**Problem to work on**.
All lines after the one containing "プライバシーポリシー (717, 1277)", together with that line itself, should be written out exactly, down to the last line of the entries below.

════

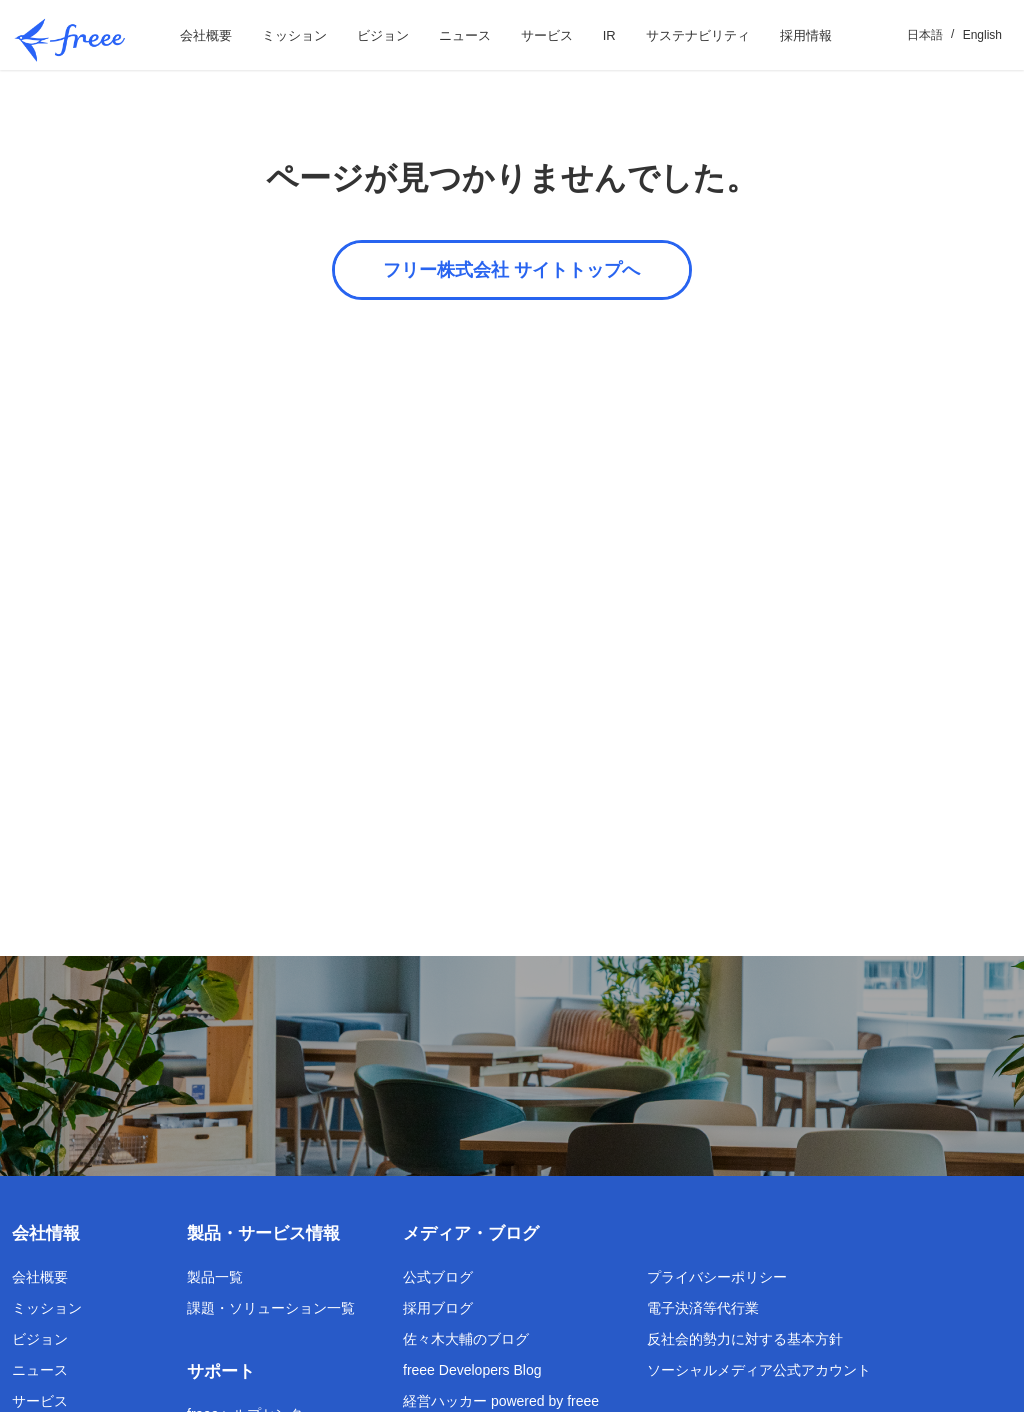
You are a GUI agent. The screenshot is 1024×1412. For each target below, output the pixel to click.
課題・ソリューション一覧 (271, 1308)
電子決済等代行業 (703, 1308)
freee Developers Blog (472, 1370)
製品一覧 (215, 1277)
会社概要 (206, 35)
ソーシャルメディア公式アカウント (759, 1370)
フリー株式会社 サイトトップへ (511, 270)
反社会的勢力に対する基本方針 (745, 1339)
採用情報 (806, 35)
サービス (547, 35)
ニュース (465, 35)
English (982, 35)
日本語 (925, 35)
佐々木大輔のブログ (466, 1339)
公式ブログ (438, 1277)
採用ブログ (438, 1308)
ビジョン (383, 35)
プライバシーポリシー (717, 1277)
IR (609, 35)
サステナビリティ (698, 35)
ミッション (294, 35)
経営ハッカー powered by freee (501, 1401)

════

**Task output**.
プライバシーポリシー (717, 1277)
IR (609, 35)
サステナビリティ (698, 35)
ミッション (294, 35)
経営ハッカー powered by freee (501, 1401)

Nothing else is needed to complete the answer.